On the night of 15 September, Soviet troops broke contact with the Romanian 1st Corps and retreated toward the southeast. On 16 September, the 1st Corps took the heights northwest of Gross-Liebenthal. Romanian troops also occupied the area south of the Sukhoy bank. Over 3,000 Soviet soldiers were captured, but these losses were replaced by the 157th Rifle Division, with a strength of 12,600 troops. Also, 18 Soviet companies were brought in from Novorossiysk. Partisan fighting continued, however, in the city's catacombs.

With the advance of Axis forces into the Soviet Union, STAVKA decided to evacuate the defenders of Odessa. On the night of 14–15 October 1941, the Black Sea Fleet evacuated the garrison to Sevastopol where most of the units were later destroyed in the bitter fighting that took place there during the Defence of Sevastopol. The Black Sea Fleet also managed to evacuate 350,000 soldiers and civilians.[3]
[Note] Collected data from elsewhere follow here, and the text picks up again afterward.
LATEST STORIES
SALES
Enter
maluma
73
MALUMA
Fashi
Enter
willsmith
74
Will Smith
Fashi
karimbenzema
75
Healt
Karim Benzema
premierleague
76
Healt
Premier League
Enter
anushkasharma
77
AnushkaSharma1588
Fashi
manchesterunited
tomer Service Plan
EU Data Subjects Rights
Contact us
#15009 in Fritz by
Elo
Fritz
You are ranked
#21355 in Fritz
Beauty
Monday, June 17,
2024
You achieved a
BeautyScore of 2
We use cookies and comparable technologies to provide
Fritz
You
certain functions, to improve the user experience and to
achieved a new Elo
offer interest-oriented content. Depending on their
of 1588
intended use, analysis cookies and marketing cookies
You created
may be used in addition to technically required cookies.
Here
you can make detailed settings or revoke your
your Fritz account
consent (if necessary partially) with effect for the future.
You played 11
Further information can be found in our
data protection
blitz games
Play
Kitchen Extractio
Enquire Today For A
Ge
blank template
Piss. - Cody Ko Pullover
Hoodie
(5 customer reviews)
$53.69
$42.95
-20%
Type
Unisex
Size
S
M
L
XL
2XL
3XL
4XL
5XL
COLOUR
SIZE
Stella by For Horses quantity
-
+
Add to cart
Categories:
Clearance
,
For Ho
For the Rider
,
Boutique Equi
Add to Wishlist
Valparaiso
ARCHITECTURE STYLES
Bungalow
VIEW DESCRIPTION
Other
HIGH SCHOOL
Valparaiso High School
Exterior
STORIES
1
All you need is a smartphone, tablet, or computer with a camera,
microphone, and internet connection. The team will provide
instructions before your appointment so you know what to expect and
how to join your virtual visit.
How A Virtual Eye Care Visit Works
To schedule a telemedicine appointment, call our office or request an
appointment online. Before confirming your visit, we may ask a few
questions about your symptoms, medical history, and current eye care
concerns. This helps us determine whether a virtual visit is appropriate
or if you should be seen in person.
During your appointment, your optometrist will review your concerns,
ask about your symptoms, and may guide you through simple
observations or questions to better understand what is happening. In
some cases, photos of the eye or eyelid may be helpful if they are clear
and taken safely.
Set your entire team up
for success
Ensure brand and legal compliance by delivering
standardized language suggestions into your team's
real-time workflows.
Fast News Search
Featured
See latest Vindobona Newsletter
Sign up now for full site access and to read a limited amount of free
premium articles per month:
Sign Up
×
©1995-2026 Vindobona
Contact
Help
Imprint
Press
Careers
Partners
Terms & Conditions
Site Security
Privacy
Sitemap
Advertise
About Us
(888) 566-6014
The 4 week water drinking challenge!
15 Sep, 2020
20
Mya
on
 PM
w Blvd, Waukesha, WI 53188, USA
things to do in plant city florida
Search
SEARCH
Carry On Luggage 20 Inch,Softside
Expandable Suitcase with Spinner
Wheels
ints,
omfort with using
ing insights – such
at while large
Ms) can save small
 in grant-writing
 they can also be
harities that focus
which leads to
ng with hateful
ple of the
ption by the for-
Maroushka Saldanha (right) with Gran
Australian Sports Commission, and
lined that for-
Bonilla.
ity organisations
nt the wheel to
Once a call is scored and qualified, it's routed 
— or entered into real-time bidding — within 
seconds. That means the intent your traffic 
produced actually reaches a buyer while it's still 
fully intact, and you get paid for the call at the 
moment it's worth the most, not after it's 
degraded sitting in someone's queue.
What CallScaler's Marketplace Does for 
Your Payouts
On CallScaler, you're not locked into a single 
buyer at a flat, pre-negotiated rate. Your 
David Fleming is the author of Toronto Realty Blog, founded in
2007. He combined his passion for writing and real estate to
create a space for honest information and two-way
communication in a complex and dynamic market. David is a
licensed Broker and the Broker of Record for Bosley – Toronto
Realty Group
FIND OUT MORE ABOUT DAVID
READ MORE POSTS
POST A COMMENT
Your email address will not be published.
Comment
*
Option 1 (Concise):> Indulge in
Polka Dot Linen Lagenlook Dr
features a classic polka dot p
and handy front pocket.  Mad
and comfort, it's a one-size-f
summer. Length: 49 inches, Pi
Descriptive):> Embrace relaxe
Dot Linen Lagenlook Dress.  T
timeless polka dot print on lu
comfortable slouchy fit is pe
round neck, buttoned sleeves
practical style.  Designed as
Lyudmila Pavlichenko, the world's best female sniper, took part in the battle. Her first 2 kills were made near Belyayevka using a Mosin–Nagant bolt-action rifle with a P.E. 4-power scope. She recorded 187 confirmed kills during defense of Odessa. Pavlichenko’s total confirmed kills during World War II was 309 (including 36 snipers).

Aftermath[edit]

The operations at Odessa highlighted significant weaknesses in the Romanian Army, leading both military and political leaders in the country to call for a discontinuation of military operations against the Soviet Union.[6] Antonescu ignored such objections, regarding continued participation and eventual victory on the Eastern Front as necessary for the restoration of Romania's territorial integrity.[7]

Casualties suffered during the Siege of Odessa were:

  • Romanian
    • 17,729 dead, 63,345 wounded, and 11,471 missing
  • Soviet
    • 16,578 dead or missing, and 24,690 wounded (Glantz)
    • 60,000 dead, wounded or missing (Axworthy)[4]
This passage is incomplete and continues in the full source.